Her ülkede siyasal iktidarlar vardır. Demokratik ülkelerde seçimle iktidara gelenler; anayasa, yasa ve hukuk kurallarına uyarak belirli bir süre için yönetimi sürdürürler. Bu süre sonunda, özgür ve adil seçimler ile iktidarlar ya da iktidara gelenler yenilenir. Ülkede istikrarsızlıktan çıkarı olanlar, bu yöntemlere dayanan demokrasiye yönelik en büyük tehdittir. Bu nedenle, son yaşadığımız olay, demokrasimize yönelik çok ciddi bir provokasyondur. Bu provokasyonu planlayanların amacı ise demokratik seçimleri ve demokrasinin işleyişini ortadan kaldırmak çabasıdır.

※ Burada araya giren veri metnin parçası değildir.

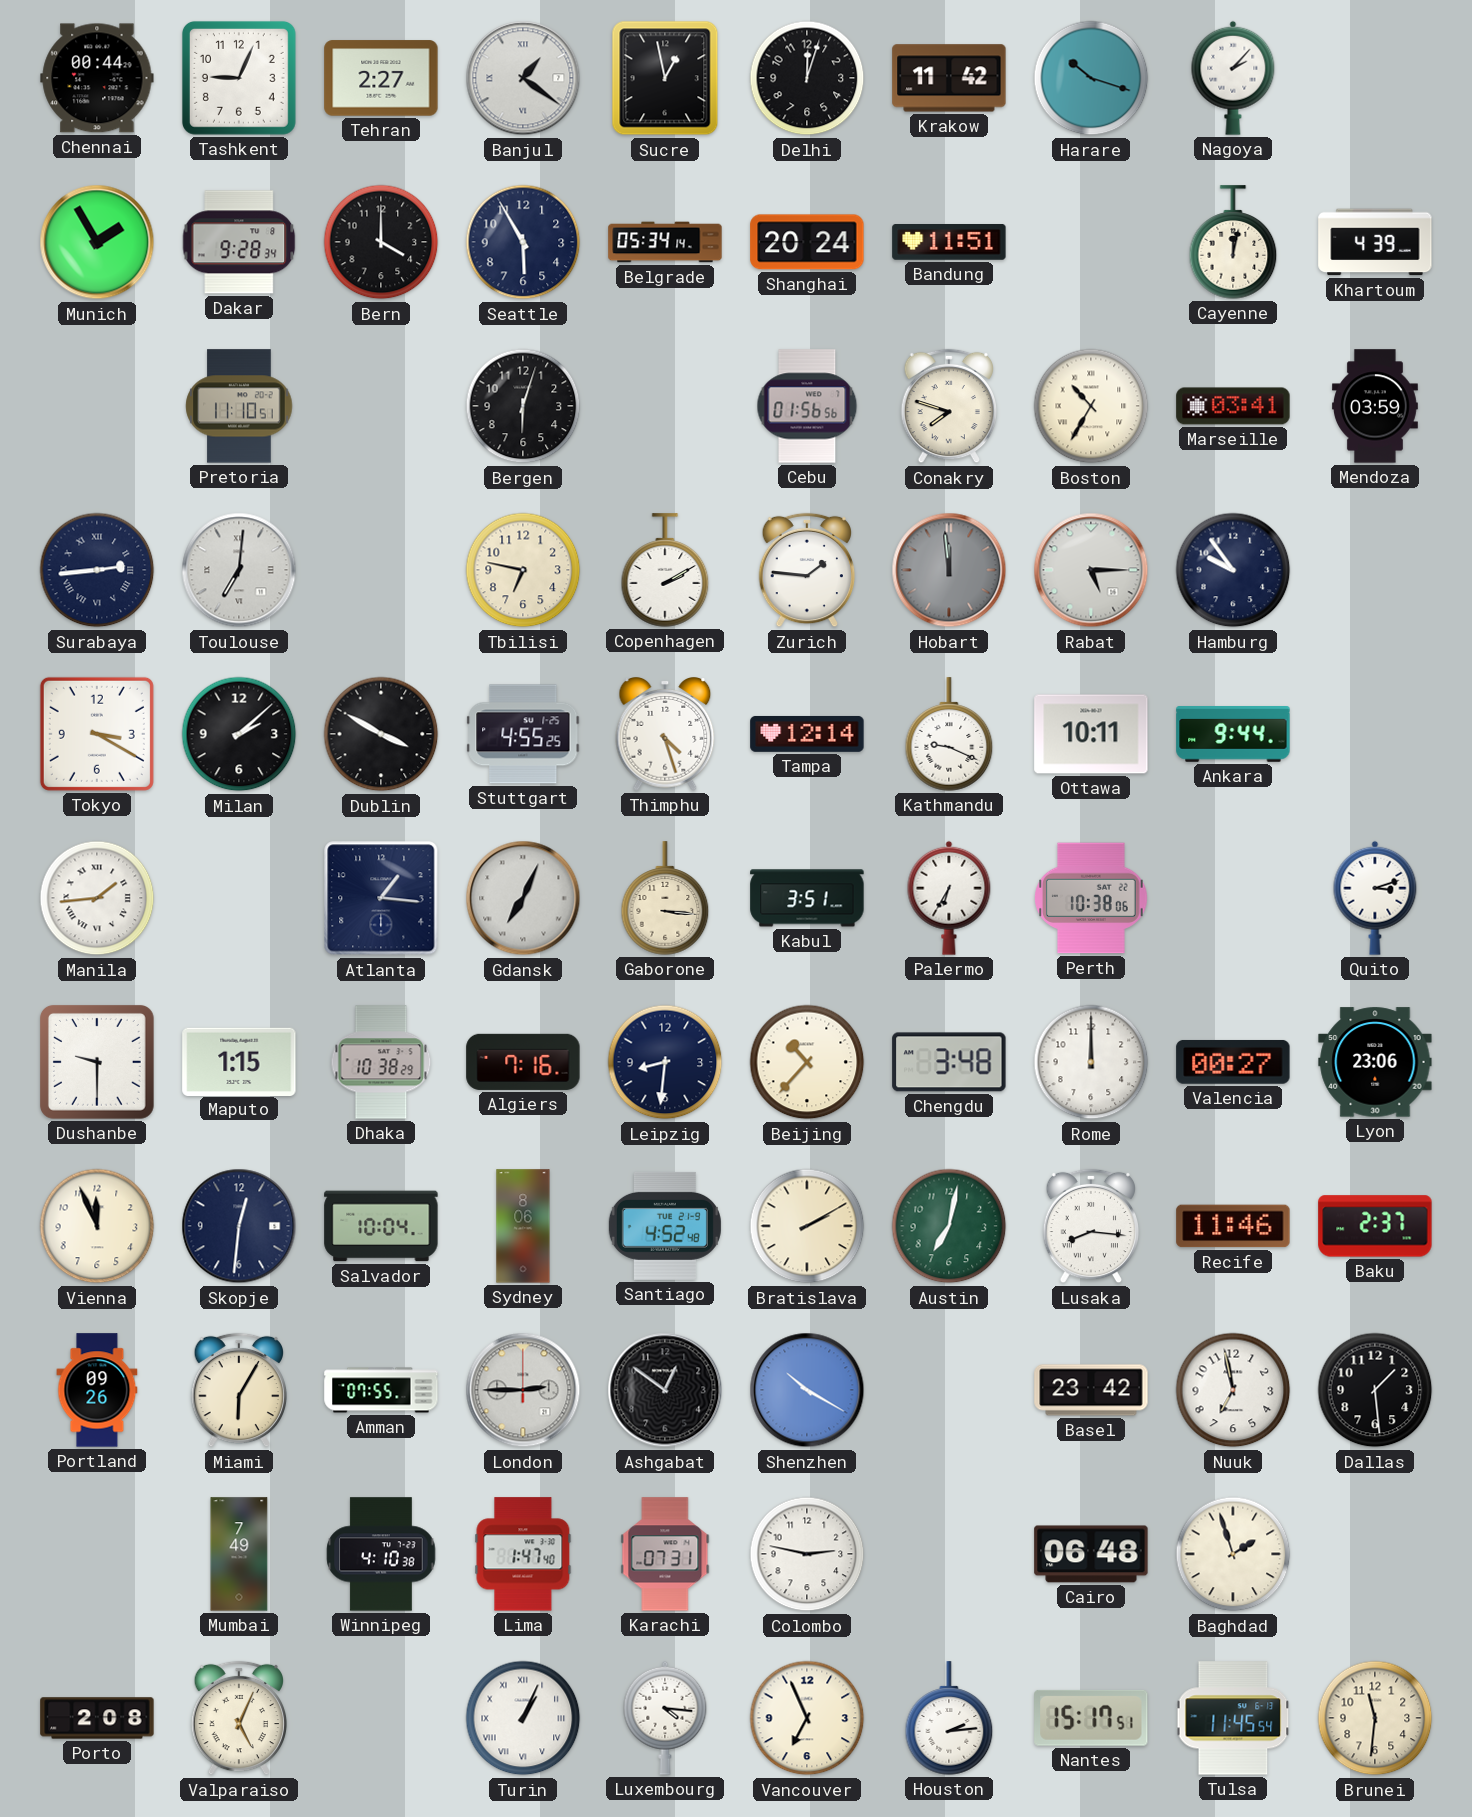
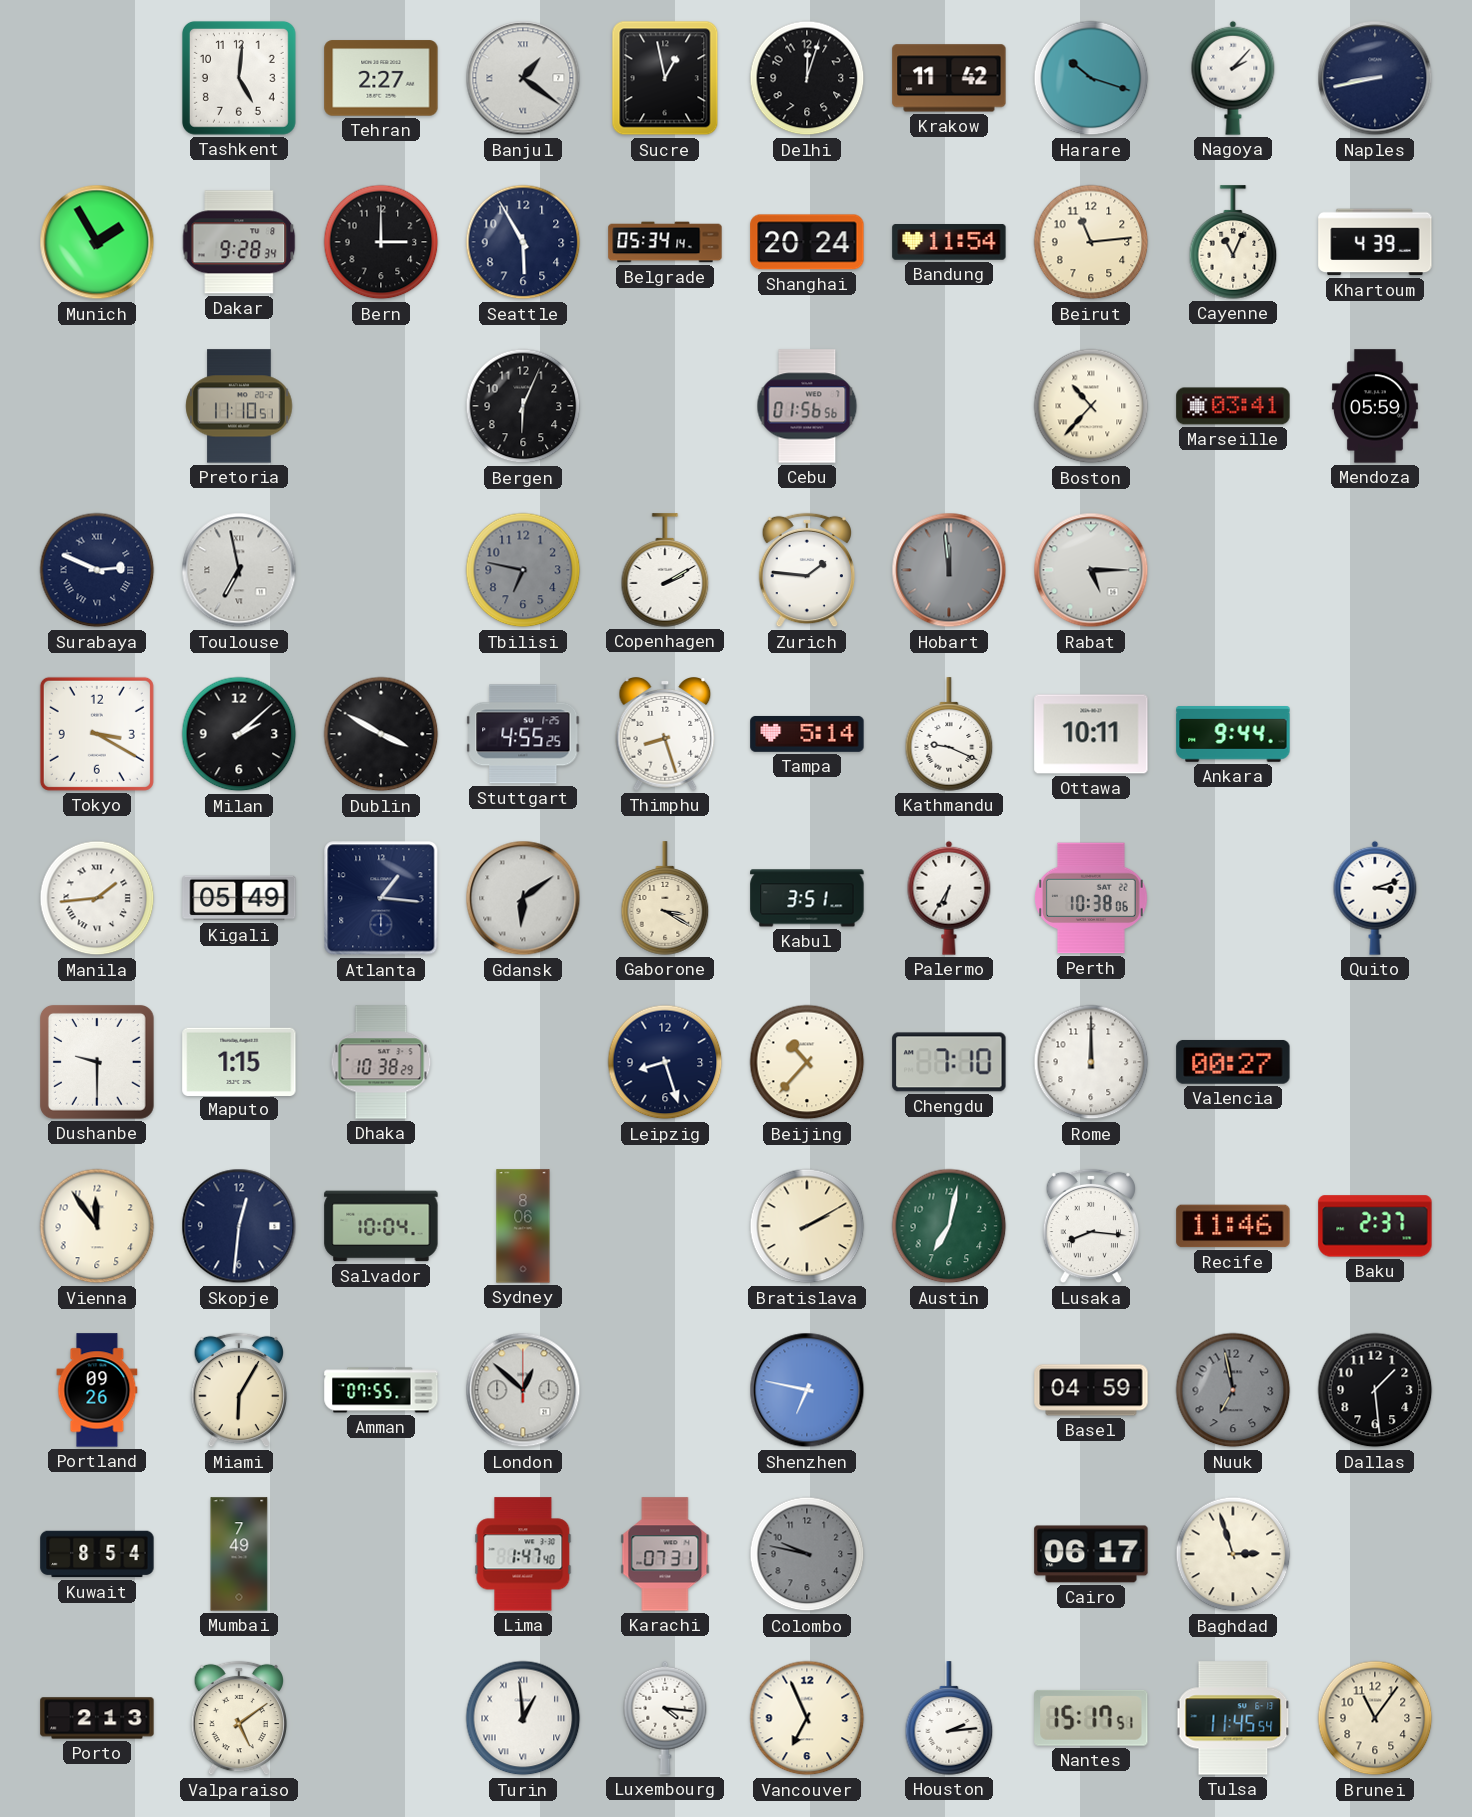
Chennai: 00:44 -> none
Tashkent: 9:04 -> 5:01
Naples: none -> 8:43
Bern: 4:00 -> 3:00
Bandung: 11:51 -> 11:54
Beirut: none -> 11:14
Cayenne: 12:02 -> 11:04
Bergen: 6:03 -> 6:04
Conakry: 7:48 -> none
Boston: 10:35 -> 10:37
Mendoza: 03:59 -> 05:59
Surabaya: 2:44 -> 2:49
Toulouse: 7:01 -> 6:58
Tbilisi dial: cream -> grey
Hamburg: 9:54 -> none
Thimphu: 4:27 -> 8:27
Tampa: 12:14 -> 5:14
Kigali: none -> 05:49
Gdansk: 7:04 -> 6:09
Gaborone: 3:16 -> 3:20
Algiers: 7:16 -> none
Leipzig: 8:31 -> 8:27
Chengdu: 3:48 -> 7:10
Lyon: 23:06 -> none
Vienna: 11:56 -> 11:54
Santiago: 4:52 -> none
London: 2:45 -> 12:52
Ashgabat: 12:51 -> none
Shenzhen: 10:20 -> 6:47
Basel: 23:42 -> 04:59
Nuuk dial: white -> grey
Kuwait: none -> 8:54
Winnipeg: 4:10 -> none
Colombo: 2:47 -> 9:47
Colombo dial: white -> grey
Cairo: 06:48 -> 06:17
Baghdad: 1:57 -> 2:57
Porto: 2:08 -> 2:13
Valparaiso: 5:04 -> 5:09
Turin: 1:04 -> 12:59
Brunei: 11:31 -> 11:06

Demokrasimize ve ülkemize yönelik ciddi bir saldırı ile karşı karşıyayız. Bu saldırıyı ortadan kaldırmak için iktidar ve muhalefete ayrı görevler düşer. İktidara düşen görev, bu saldırıyı açığa çıkarıp planlayıcıları yargı önüne çıkarmaktır. Muhalefete düşen görev ise, demokratik mücadele dışındaki yöntemlerden uzak durup provokasyonlara geçit vermemektir.

Bu saldırıyı terör örgütlerine ihale ederek konuyu kapatmaya çalışanlar olursa, bu güçler, saldırıyı yapanlar ile kol kola yürüdüklerini unutmamalıdır.

Bu ülkede terör ve şiddet ile siyasi başarılar kazanmaya çalışanları uyarmak gerekir. Dünyada terör ve şiddet ile iktidarları sürdürmek dönemi artık sona ermiştir ve önünde sonunda demokrasi kazanacaktır.